Sorry, you need to enable JavaScript to visit this website.
Article Image Alt Text

Daily Record file photo

SMCISD enacts new safety measures

School district issues two week moratorium on campus visitors
Monday, August 22, 2022

The first day of school is often chaos, the good kind. Parents escort their littlest ones onto campus; old friends reunite; teachers offer students a warm welcome.

San Marcos Consolidated ISD, in the wake of a recent Texas tragedy, is taking a different approach.

SMCISD will not allow visitors on campus for two weeks at the start of the fall semester to allow time for students, staff, and teachers to familiarize themselves with school safety protocols.

“As much as we want parents to be able to walk their students down the hallway that first day of school, we want to reiterate our safety practices to our students and remind them about the protocols we have in place,” said Andrew Fernandez, San Marcos CISD Chief of Communications.

Fernandez stressed that the district does not intend to exclude parents through its latest visitors policy.

“We want their involvement, but we need to get our students back in the process of regular school and reiterating our safety protocols,” he said.

San Marcos CISD staff have taken new measures heading into the 2022-23 school year to ensure student safety. The measures include completing an exterior door audit on all 26 campuses and hiring two new safety coordinators to assist the district Chief of Safety and Security.

The school district also implemented a brand-new text message notification system to alert faculty when exterior doors are open “so they can go down there as quickly as possible and make sure it’s secured,” said Fernandez.

Other safety protocols include reunification training.

Last month, the Hays County Standard Response Protocol Task Force held a two-day reunification training at San Marcos High School taught by the I Love You Guys Foundation.

I Love You Guys teaches the Standard Reunification Method, a strategy based on five actions — hold, secure, lockdown, evacuate, and shelter.

According to their website, the foundation has taught crisis response and post-crisis reunification strategies to 30,000 schools nationwide.

Fernandez summarized the reunification process San Marcos CISD will follow in a lockdown situation.

“Instead of having families go to campus to reunite with their child, we would move those students and teachers and staff to a different location where the reunification takes place,” Fernandez said.

Through reunification training, campus staff ask themselves questions such as “do you have your class roster? Where would you locate? Where would you put the parents to wait for the students to arrive? Where are the students going to be?” Fernandez added. “(Reunification training is) just thinking about all those things so that it becomes muscle memory.”

Ensuring student safety has become a top priority for schools across the nation following the news of a devastating mass shooting in Uvalde.

On Tuesday, May 24, 18-year-old Salvador Ramos opened fire inside a classroom at Robb Elementary School, killing 19 children and two teachers.

News of one of the deadliest mass shootings in U.S. history quickly spread, spurring action from government officials. In Texas, Gov. Greg Abbott recently announced the approval of $105.5 million for school safety and mental health programs, according to a June 28 press release.
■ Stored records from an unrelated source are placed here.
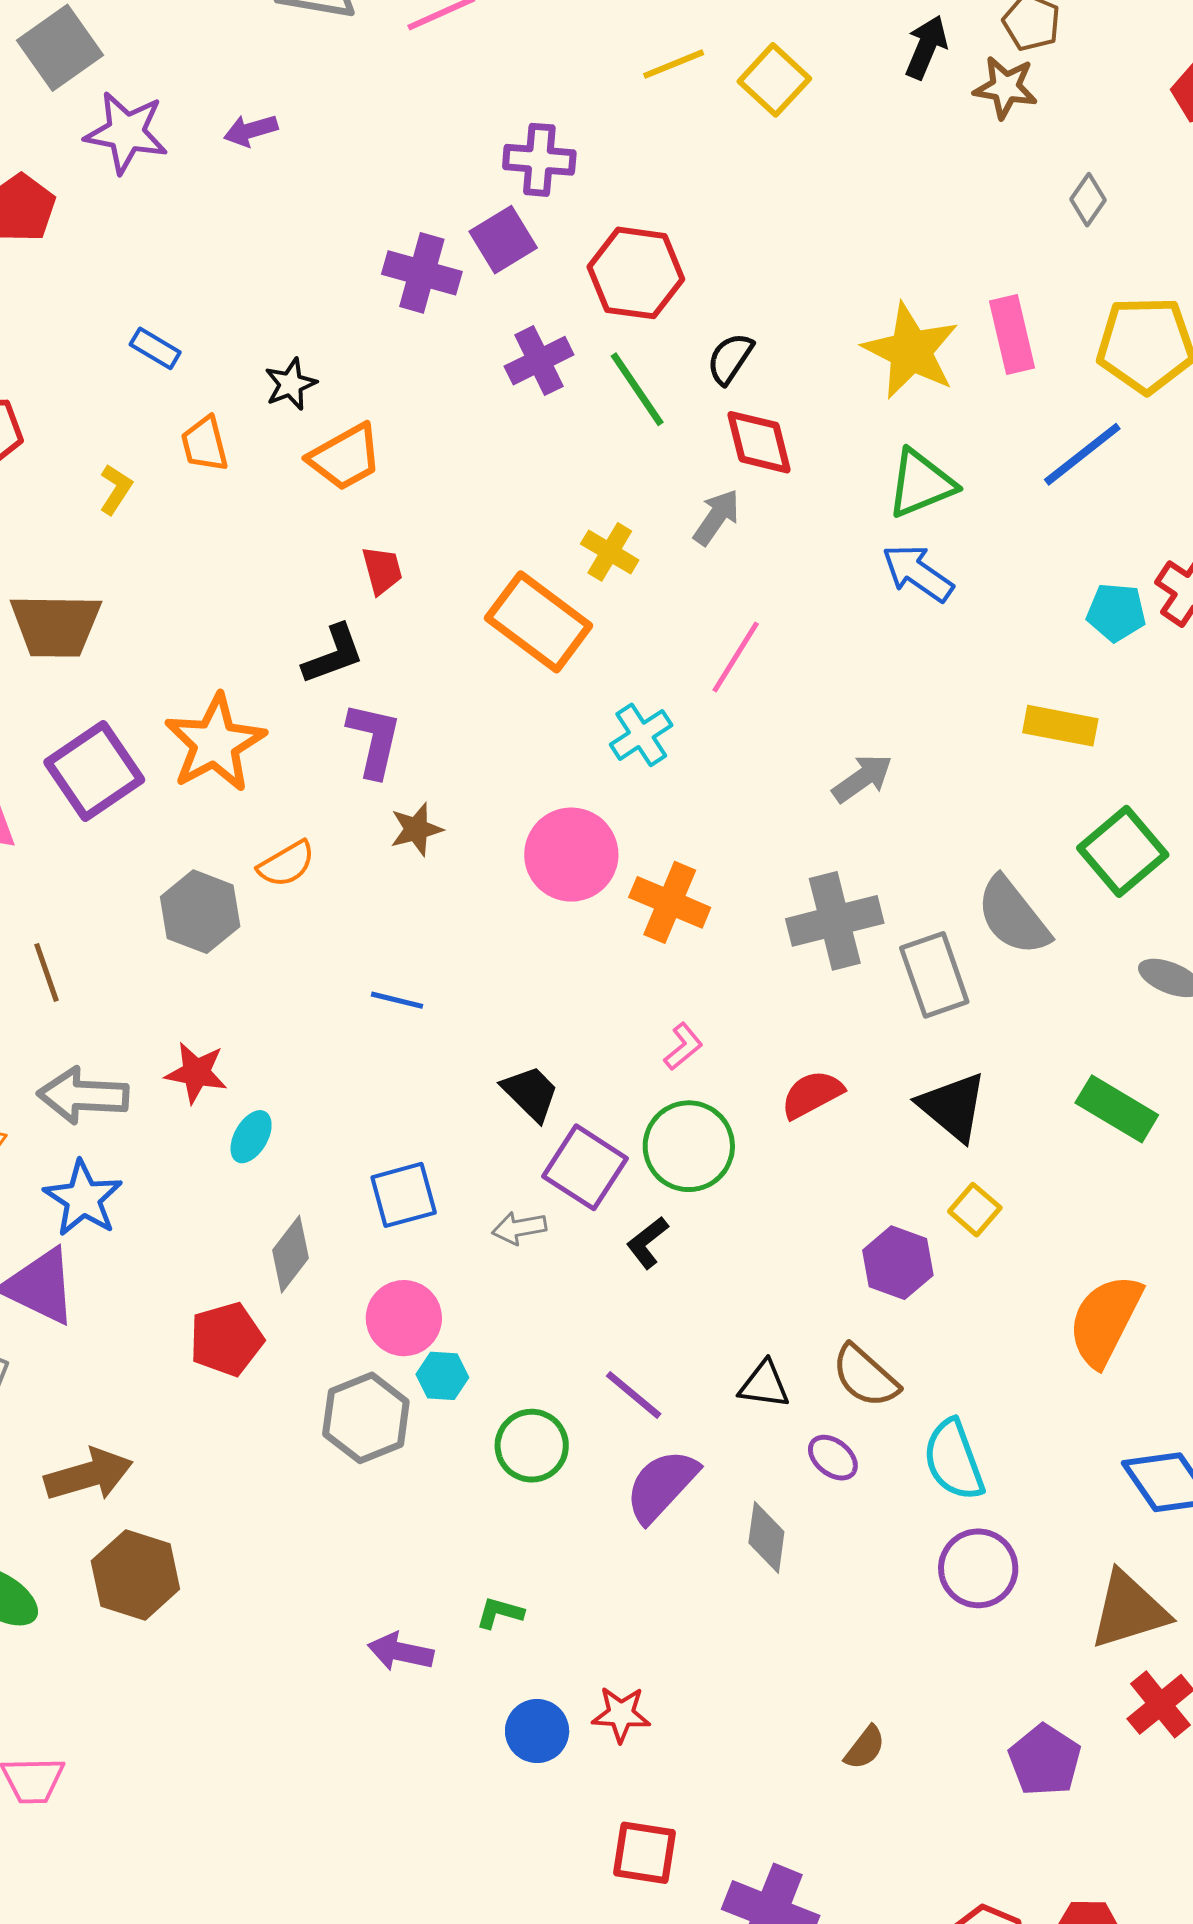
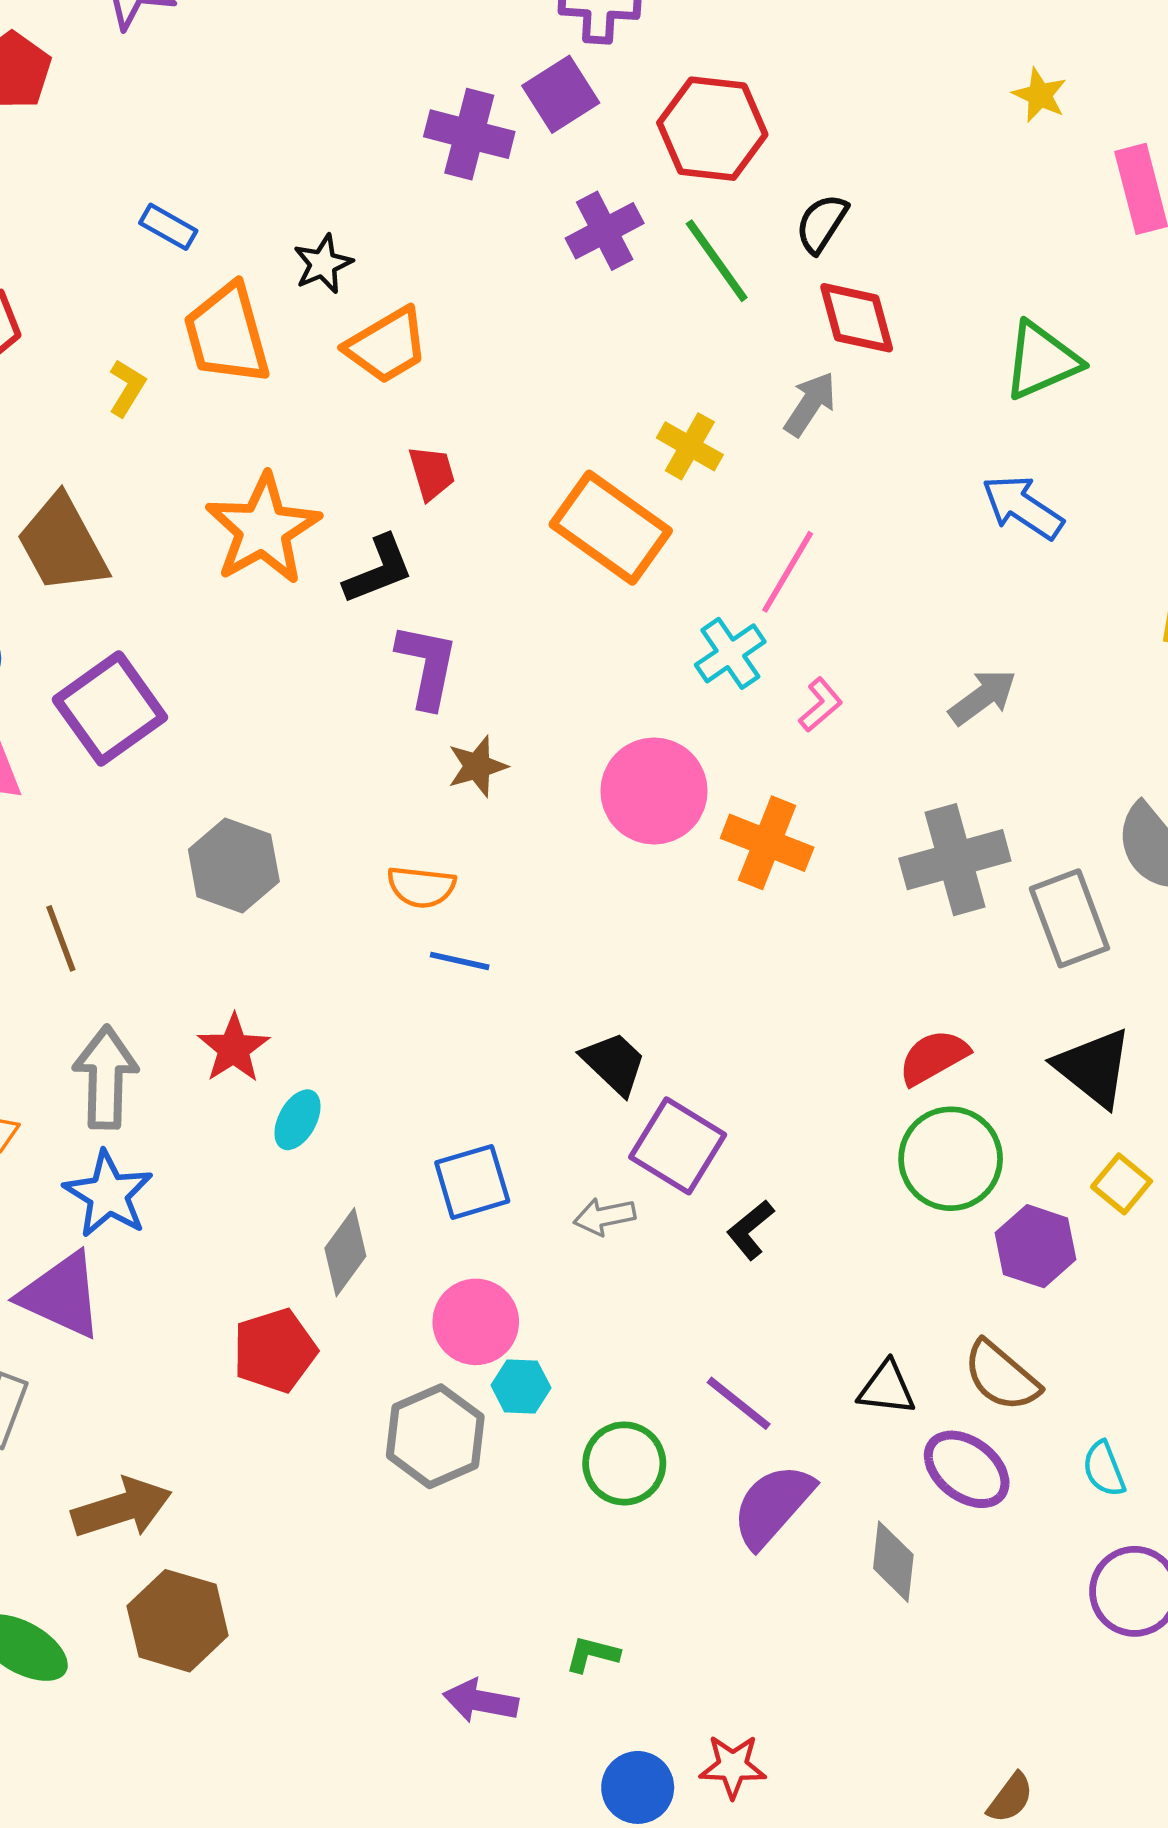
yellow star: (911, 351) -> (1040, 95), moved, size x0.5
orange trapezoid: (205, 444) -> (227, 334), size x1.6
blue arrow: (918, 573) -> (1023, 507), moved
brown trapezoid: (56, 625) -> (62, 544), turned 62
pink line: (736, 657) -> (788, 572), moved
orange star: (215, 743) -> (263, 529), moved
orange semicircle: (286, 864) -> (421, 887), moved, turned 38
pink L-shape: (683, 1047) -> (820, 705), moved
red star: (196, 1073) -> (234, 1048), turned 30
gray arrow: (83, 1096) -> (106, 1077), turned 90
green circle: (689, 1146) -> (951, 1159), moved
purple ellipse: (833, 1458) -> (967, 1469), size x1.5
cyan semicircle: (954, 1460) -> (1104, 1469), size x0.6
“The State of Texas is acting swiftly to ensure our schools are secure and that children, teachers, and families across Texas have the support and resources they need to be safe as we work to prevent future tragedies like the heinous crime committed in Uvalde,” Abbott said. “Our communities — urban and rural — are stronger when Texans are safe and healthy, and I thank my partners in the legislature for quickly addressing the need to expand critical mental health and school safety initiatives in the Lone Star State.”

On June 30, the Texas Education Agency in coordination with the Texas School Safety Center (TxSSC) released directives requiring local education agencies (LEAS) to complete the following:

•Conduct a Summer Targeted Partial Safety Audit and an Exterior Door Safety Audit;

•Ensure the training of threat assessment team members;

•Conduct exterior door sweeps (ensuring doors are closed and locked) at least once a week;

•Review their Multi-Hazard Emergency Operations Plan;

•Ensure campus staff are trained in campus safety procedures, and

•Schedule all mandatory drills for the school year.

While state education agencies have released their guidance publicly, San Marcos CISD will not be taking the same approach.

“We truly can’t always advertise everything we’re doing from a safety standpoint, because we need to keep it confidential and keep our safety plan in-house so that it doesn’t get out to those that don’t need it,” said Fernandez. “We don’t want our safety plan to be used against us.”

Fernandez advises parents to speak up (if they see something, say something) and not to hesitate to contact the school district with any questions or concerns over student safety.

“We are here to support you as a parent. We are here to support our students,” he said. “This is a two-way street.”